Sexless in the City

Sometimes reading romance novels doesn’t quite prepare you for a love life...

For this 30-year-old urbanite, love is always a misadventure: The Harvard Lickwit, Hippie the Groper, the 5% Man, and the Ad Weasel. These and many other men wander in and out of her life — but never her bed.

Friday, June 23, 2006

Taking a risk on jazz

For how particular I can be about music, you’d think it’s the last thing I’d take risks on. But somehow, most times I buy something yet unheard or make a similar gamble, I make out just fine. When, for instance, a friend offered to take me to hear this new singer called Norah, it turned out my girlfriends’ insistence I should go was dead on.

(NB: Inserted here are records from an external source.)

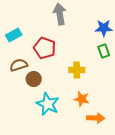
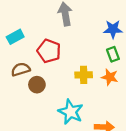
orange star: (82, 99) -> (110, 77), moved
cyan star: (48, 104) -> (71, 112), moved

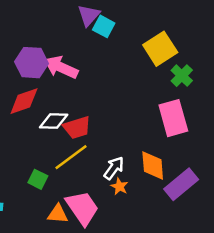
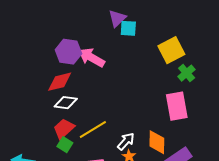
cyan square: (104, 26) -> (128, 28), turned -30
white diamond: (54, 121) -> (66, 103), moved
red trapezoid: (77, 128) -> (64, 129), moved, turned 150

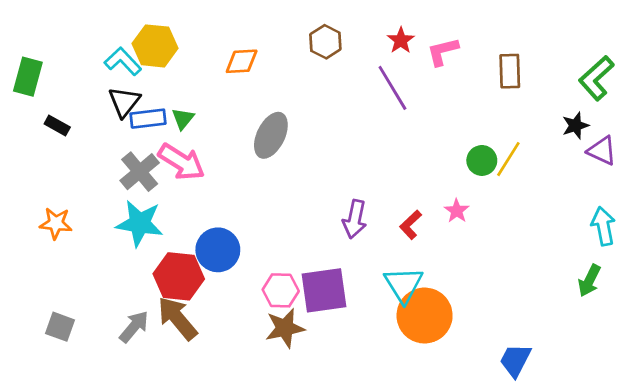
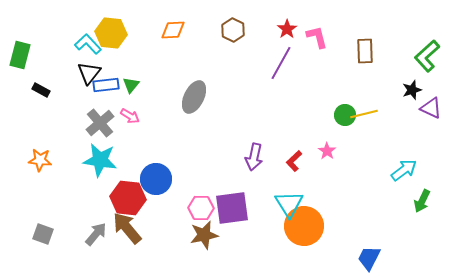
pink L-shape: (443, 52) -> (317, 37), turned 90
orange diamond: (242, 61) -> (173, 30), moved
purple line: (392, 88) -> (281, 63), turned 60
yellow line: (508, 159) -> (364, 114), turned 44
pink arrow: (182, 162) -> (130, 116), size x0.6
cyan arrow: (603, 226) -> (404, 170), moved, turned 64

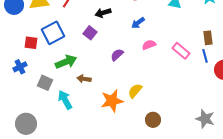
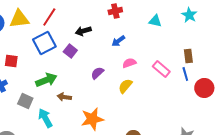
blue square: (53, 33) -> (44, 43), moved
yellow semicircle: (135, 91) -> (125, 86), moved

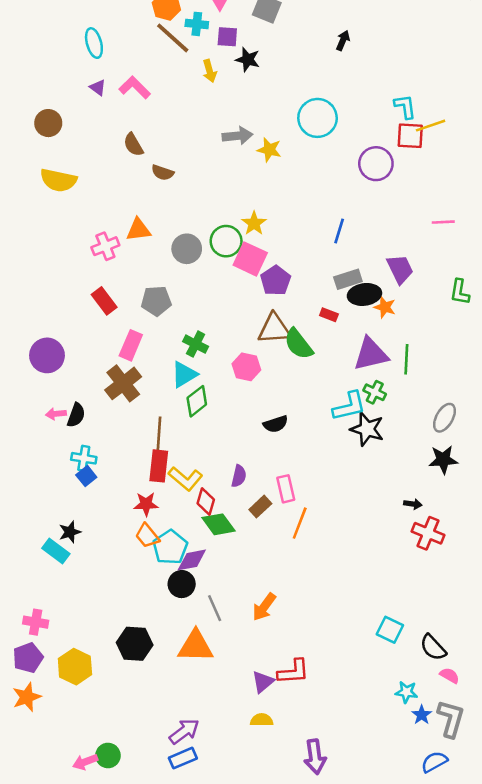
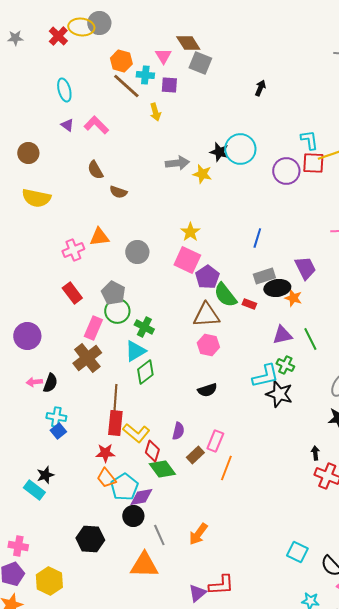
black star: (248, 60) -> (219, 152), moved
purple circle: (376, 164) -> (286, 171), moved
green circle: (226, 241) -> (117, 311), moved
gray pentagon: (156, 301) -> (113, 293), turned 30
green semicircle: (298, 344) -> (225, 295), moved
purple triangle: (371, 354) -> (282, 335), size x0.7
green line: (406, 359) -> (310, 339), turned -30
pink hexagon: (246, 367) -> (208, 345), moved
pink rectangle: (286, 489) -> (215, 441), turned 35
black arrow: (413, 504) -> (315, 453), turned -104
black hexagon: (135, 644) -> (90, 539), moved

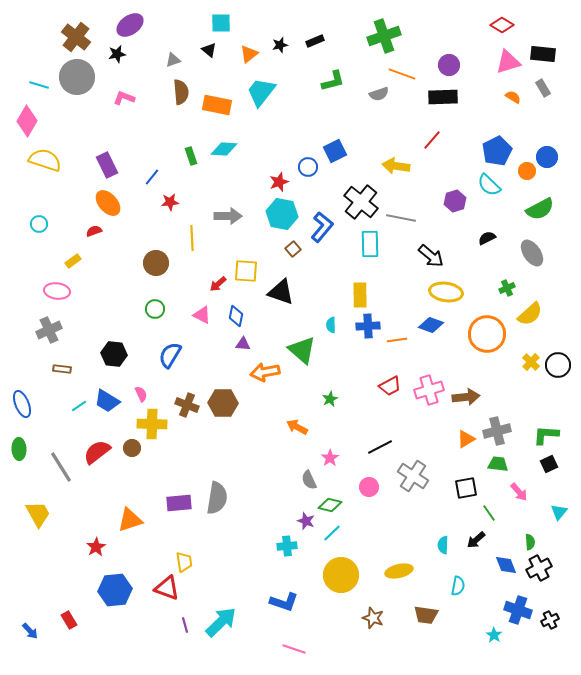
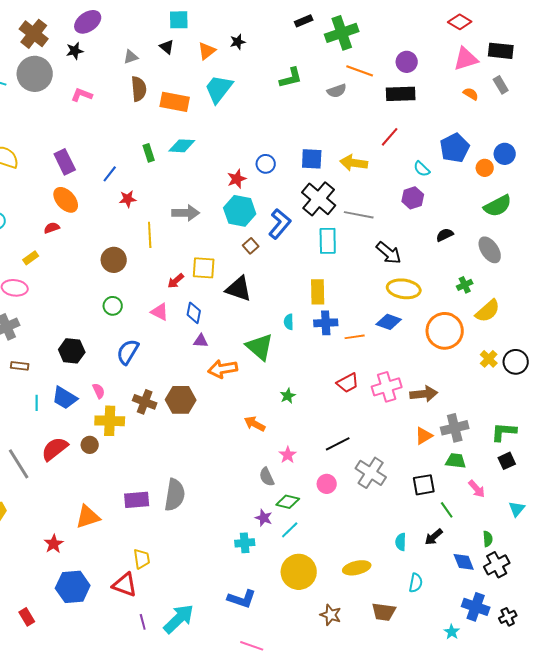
black rectangle: (315, 41) -> (304, 21), moved
blue square: (335, 151) -> (312, 159), moved, turned 30
cyan semicircle: (489, 185) -> (422, 169), moved, size x0.7
cyan line: (79, 406) -> (37, 403), turned -56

A similar thing happened maybe two or three weeks ago, at the post office. I know, doesn’t; sound like a glam meeting place, right? And the catchiest soundtrack you’re likely to hear is the ring tone of someone who’s secretly fond of salsa. But that night I was in luck.

I’d stopped by after hours to mail a CD from my barter bin swap, but someone was already stationed at the AutoPost center. Not until he offered to let me go ahead did I realize how much he was mailing. Piles and piles of Uline bags, all strangely close in shape to mine. And when I saw he was mailing some to people in Palo Alto, it was all I could do not to swoon right there on the spot (fond memories of falling down stairs, and all that).

Somehow or other, I managed to dredge up an opening line. Yes, he was in a band.

I rattled on about band friends about of mine — none of whom he’d heard of.

Then something inspired me to drop another kind of name — my editor friend at Paste magazine. “I’d be happy to send your CD to him,” I offered. Which, truthfully, was not the pick-up line it might have sounded like — despite the chance to hand off one of my business cards. Even that sometime, sorta-prospect Tall Drink o’ Water ain’t made it out of reply-to hell yet. He emailed me two months ago, but I still haven’t written back though he now brings it up every Sunday. (Can a girl tastefully mention she’s trying to break her habit of simply using men for attention?)

This time, however, my motives were strictly generous — and dependent on a stranger’s uncertain promise to send me his album. When you’ve been under- or unemployed nearly two years and mingle in several different social scenes, you give out a lot of business cards. But unless you email the people you meet yourself, the response rate is usually pretty dismal.

Off I went, Band Guy soon forgotten, and my card probably fated much the same. Or so I thought.

But then a few days later, what should I find in my mail but a package with two CDs — one for me, one for Friend-at-Paste. Band Guy had better follow-through than I’d figured on. So what about the music?

He’d said it was some kind of “boogaloo” jazz, which could be good or mean nothing. His band isn’t with any label, but the CD jacket had a snazzy design. And if phone voices tend to indicate looks, I like to think product design can sometimes portend well of the contents. Flip open the jacket. Nothing much inside the one-fold card, but a picture of the band, somewhat badly photographed on a staircase. Huh. Guess boogaloo takes lots of folks to make!

But just as I’m starting to refold the liner, I notice a female face in the crowd. Wait a minute ... Is that ... Flip to backside again.

And that’s when I notice a credit for El Madmo. While I can’t promise you said “punk” act will show up at the CD release party, which is tomorrow night at Detour ($5 cover), I can tell you the CD is great. Check out several tracks on MySpace, or just risk it and buy the dang album. Or come out to Detour and give the band a listen live! You won’t be disappointed.